The decision reverses a Fourth Circuit judgment that had reinstated a lawsuit by a group of North Carolina homeowners who discovered that their well water was contaminated by toxic chemicals decades after an industrial facility owned by CTS Corporation had ceased operations. Because North Carolina has a statute of repose that bars lawsuits from being filed more than ten years after the defendant’s last action, the trial court had dismissed the lawsuit. As a result of the Supreme Court’s decision, the homeowners’ lawsuit once again will be dismissed.
The Court majority conceded that Section 9658 is ambiguous because the term “statutes of limitations” often has been used to “refer to any provision restricting the time in which a plaintiff must bring suit.” But the Court found it significant that the study group Congress had commissioned to address barriers to plaintiffs recovering for toxic exposures had expressly distinguished between statutes of limitations and statutes of repose. But, as the dissenting Justices pointed out, the study group’s recommendation was that states eliminate both to provide recourse to victims of latent harm from toxic exposures. According to the dissenters, Congress enacted Section 9658 to preempt both and accomplish the same end the study group had recommended. The majority rejected the notion that statutes of repose are preempted because they interfere with this congressional purpose, noting that Congress did not purport to interfere with other, more basic aspects of state tort law.
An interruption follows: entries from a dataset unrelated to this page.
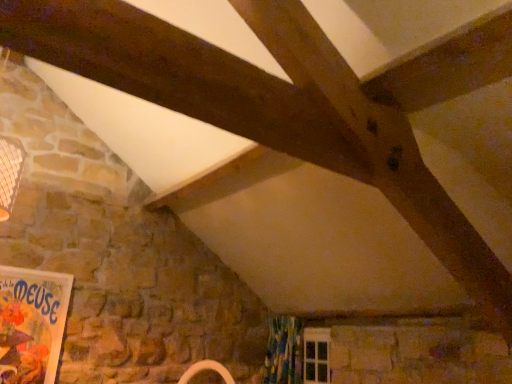 Question: In terms of width, does matte paper poster at lower left look wider or thinner when compared to textured floral curtain at lower center?

Choices:
 (A) thin
 (B) wide

Answer: (A)

Question: From the image's perspective, relative to textured floral curtain at lower center, is matte paper poster at lower left above or below?

Choices:
 (A) below
 (B) above

Answer: (B)

Question: Is matte paper poster at lower left bigger or smaller than textured floral curtain at lower center?

Choices:
 (A) big
 (B) small

Answer: (B)

Question: Is point (287, 374) closer or farther from the camera than point (19, 319)?

Choices:
 (A) farther
 (B) closer

Answer: (A)

Question: Is textured floral curtain at lower center taller or shorter than matte paper poster at lower left?

Choices:
 (A) short
 (B) tall

Answer: (A)

Question: Looking at the image, does textured floral curtain at lower center seem bigger or smaller compared to matte paper poster at lower left?

Choices:
 (A) small
 (B) big

Answer: (B)

Question: From the image's perspective, is textured floral curtain at lower center positioned above or below matte paper poster at lower left?

Choices:
 (A) below
 (B) above

Answer: (A) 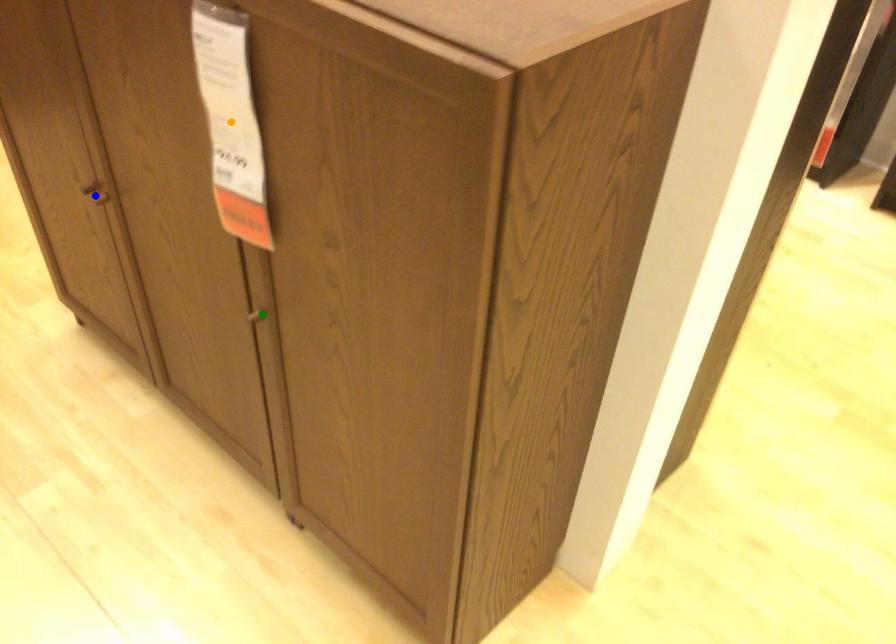 Order these from farthest to nearest:
orange point
green point
blue point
Echoes of continuing splits over how to interpret preemptive provisions in federal law are heard when four members of the majority refused to join Part II-D of Justice Kennedy’s opinion. In that section of his opinion, Justice Kennedy declared that when express preemption provisions are capable of more than one plausible interpretation, courts should accept the interpretation that disfavors preemption, particularly when Congress legislates in a field traditionally reserved to states. Only Justices Sotomayor and Kagan joined this part of Kennedy’s opinion. Justice Scalia, joined by the Chief Justice and Justices Thomas and Alito, wrote separately to reject the notion “that express preemption provisions must be construed narrowly.” This dispute echoes the Court’s continuing bitter split over preemption of state products liability suits against the pharmaceutical industry. The four concurring Justices are the same four who disagreed with the Court’s decision in Wyeth v. Levine refusing to let the Bush administration’s Food and Drug Administration preempt failure-to-warn product liability lawsuits against the manufacturers of a prescription drug. Justice Kennedy has been the decisive vote not only in Wyeth, but also in two subsequent five-to-four decisions holding that such lawsuits are preempted when brought against manufacturers of chemically identical generic drugs, a result that even Justices who supported this outcome agree “makes little sense.”
The case’s impact should be limited by the fact that only a handful of other states currently have statutes of repose. In these states, victims of exposure to toxics that cause harm with long latency periods will not be able to sue those responsible for their injuries because they are unlikely to discover their harm until after the statute of repose has run. The federal government, which supported CTS in seeking dismissal of the lawsuit, is now likely to avoid liability for allegedly exposing marines and their families to contaminated drinking water at Camp Lejeune, North Carolina.
The decision continues a trend in which the Court has interpreted CERCLA far more narrowly than the lower courts, which frequently have emphasized the broad, remedial purposes of the statute. The majority almost dismissively notes that “almost every statute might be described as remedial in the sense that all statutes are designed to remedy some problem.” Environmentalists may take some small consolation in the fact that Justice Breyer joined Justice Ginsburg in dissent. Five years ago when the Court last interpreted CERCLA narrowly, Justice Ginsburg was the lone dissenter.